I am encountering some odd behavior in Nom 7 that I don't understand. I was under the impression that a failed parse in a branch of alt
would backtrack and try the next branch of the alt
, but this seems not to be the case.
In my case, I am trying to parse text of the form {stuff between braces}
, where if the stuff
is a valid identifier (alphanumerics and underscores), I return Ok(Good(stuff))
, if it's not a valid identifier I return Ok(Bad(stuff))

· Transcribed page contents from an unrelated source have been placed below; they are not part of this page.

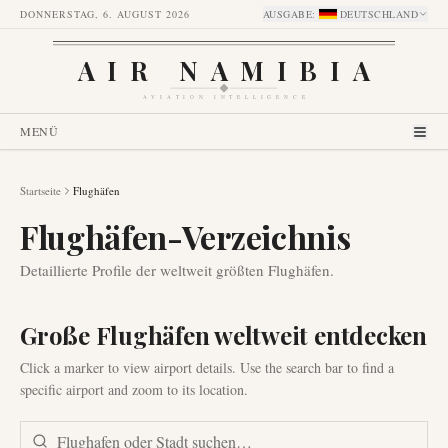
DONNERSTAG, 6. AUGUST 2026
AUSGABE
:
DEUTSCHLAND
AIR NAMIBIA
AVIATION INTELLIGENCE
MENÜ
Startseite
Flughäfen
Flughäfen-Verzeichnis
Detaillierte Profile der weltweit größten Flughäfen.
Große Flughäfen weltweit entdecken
Click a marker to view airport details. Use the search bar to find a
specific airport and zoom to its location.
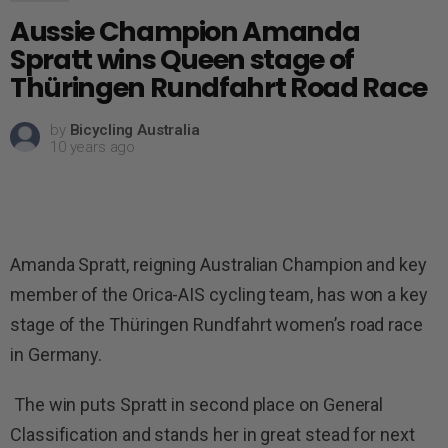
Aussie Champion Amanda
Spratt wins Queen stage of
Thüringen Rundfahrt Road Race
by
Bicycling Australia
10 years ago
Amanda Spratt, reigning Australian Champion and key
member of the Orica-AIS cycling team, has won a key
stage of the Thüringen Rundfahrt women’s road race
in Germany.
The win puts Spratt in second place on General
Classification and stands her in great stead for next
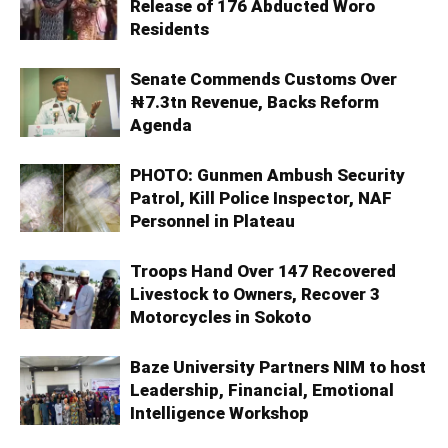
Release of 176 Abducted Woro
Residents
Senate Commends Customs Over
₦7.3tn Revenue, Backs Reform
Agenda
PHOTO: Gunmen Ambush Security
Patrol, Kill Police Inspector, NAF
Personnel in Plateau
Troops Hand Over 147 Recovered
Livestock to Owners, Recover 3
Motorcycles in Sokoto
Baze University Partners NIM to host
Leadership, Financial, Emotional
Intelligence Workshop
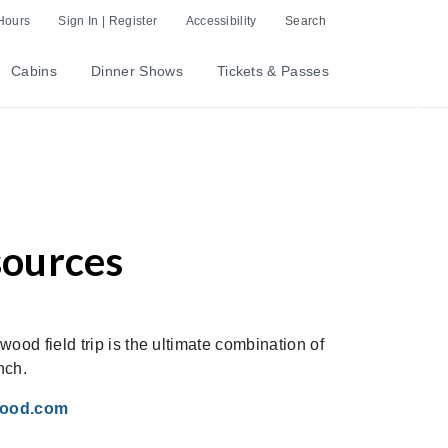
Hours
Sign In | Register
Accessibility
Search
Cabins
Dinner Shows
Tickets & Passes
Nex
sources
ood field trip is the ultimate combination of
nch.
wood.com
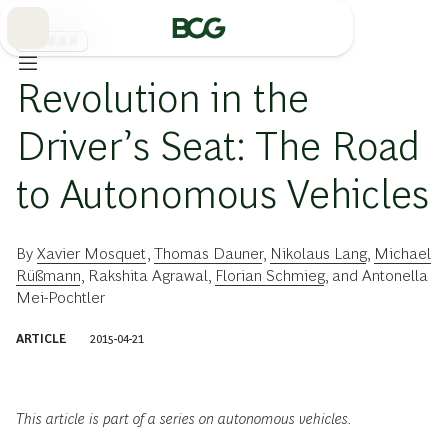
Skip
to
Main
自動車業界
Revolution in the
Driver’s Seat: The Road
to Autonomous Vehicles
By
Xavier Mosquet
,
Thomas Dauner
,
Nikolaus Lang
,
Michael
Rüßmann
,
Rakshita Agrawal
,
Florian Schmieg
, and
Antonella
Mei-Pochtler
ARTICLE
2015-04-21
This article is part of a series on autonomous vehicles.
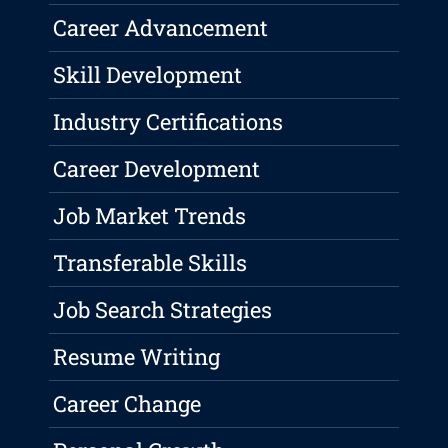
Career Advancement
Skill Development
Industry Certifications
Career Development
Job Market Trends
Transferable Skills
Job Search Strategies
Resume Writing
Career Change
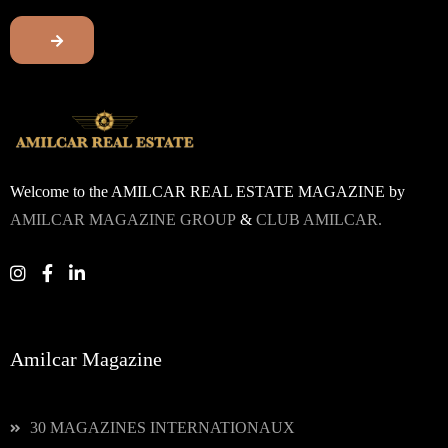
Welcome to the AMILCAR REAL ESTATE MAGAZINE by
AMILCAR MAGAZINE GROUP
&
CLUB AMILCAR.
Amilcar Magazine
30 MAGAZINES INTERNATIONAUX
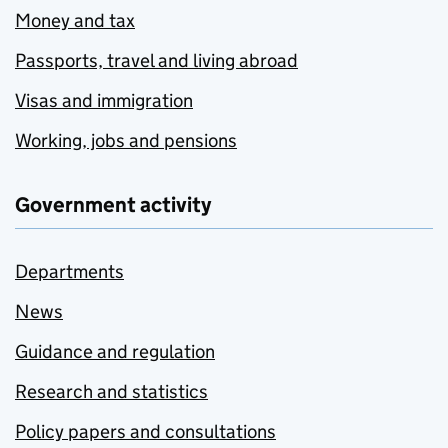
Money and tax
Passports, travel and living abroad
Visas and immigration
Working, jobs and pensions
Government activity
Departments
News
Guidance and regulation
Research and statistics
Policy papers and consultations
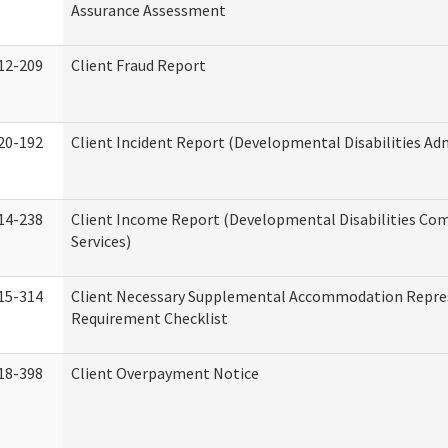
Assurance Assessment
12-209
Client Fraud Report
20-192
Client Incident Report (Developmental Disabilities Ad
14-238
Client Income Report (Developmental Disabilities C
Services)
15-314
Client Necessary Supplemental Accommodation Repre
Requirement Checklist
18-398
Client Overpayment Notice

, and if the text isn't a bunch of stuff between curly braces than a nom::Err
is returned.
use nom::{
branch::alt,
bytes::complete::is_not,
character::complete::{char, multispace0, satisfy},
combinator::{map, opt, recognize},
multi::many0_count,
sequence::{delimited, pair},
IResult,
};
#[derive(Debug)]
enum Res<'a> {
Good(&'a str),
Bad(&'a str),
}
fn ident(input: &str) -> IResult<&str, &str> {
recognize(pair(
satisfy(|c| c.is_alphabetic() || c == '_'),
many0_count(satisfy(|c| c.is_alphanumeric() || c == '_')),
))(input)
}
fn brace_expr(input: &str) -> IResult<&str, Res<'_>> {
delimited(
char('{'),
alt((
// Try to parse an identifier optionally surrounded by whitespace
delimited(multispace0, map(ident, Res::Good), multispace0),
// Otherwise, just take everything between the braces
map(opt(is_not("}")), |s| Res::Bad(s.unwrap_or_default())),
)),
char('}'),
)(input)
}
fn main() {
println!("1. {:?}", brace_expr("{}"));
println!("2. {:?}", brace_expr("{a}"));
println!("3. {:?}", brace_expr("{ a }"));
println!("4. {:?}", brace_expr("{?a}"));
println!("5. {:?}", brace_expr("{ ?a }"));
println!("6. {:?}", brace_expr("{a?}"));
println!("7. {:?}", brace_expr("{ a? }"));
}
Output
1. Ok(("", Bad("")))
2. Ok(("", Good("a")))
3. Ok(("", Good("a")))
4. Ok(("", Bad("?a")))
5. Ok(("", Bad(" ?a ")))
6. Err(Error(Error { input: "?}", code: Char }))
7. Err(Error(Error { input: "? }", code: Char }))
I understand 1-5. They attempted to parse delimited(multispace0, map(ident, Res::Good), multispace0)
, and either succeeded (#2, #3), or failed (#1, #4, #5) and moved onto the second branch of the alt
, but in either case the alt
succeeds and we get an Ok
.
But I do not understand #6 and #7. When the first branch of the alt
fails, instead of moving onto the second, they fail outright, resulting in an Err
. Doesn't this contradict the fact that alt
is supposed to try the next branch in the case of failure?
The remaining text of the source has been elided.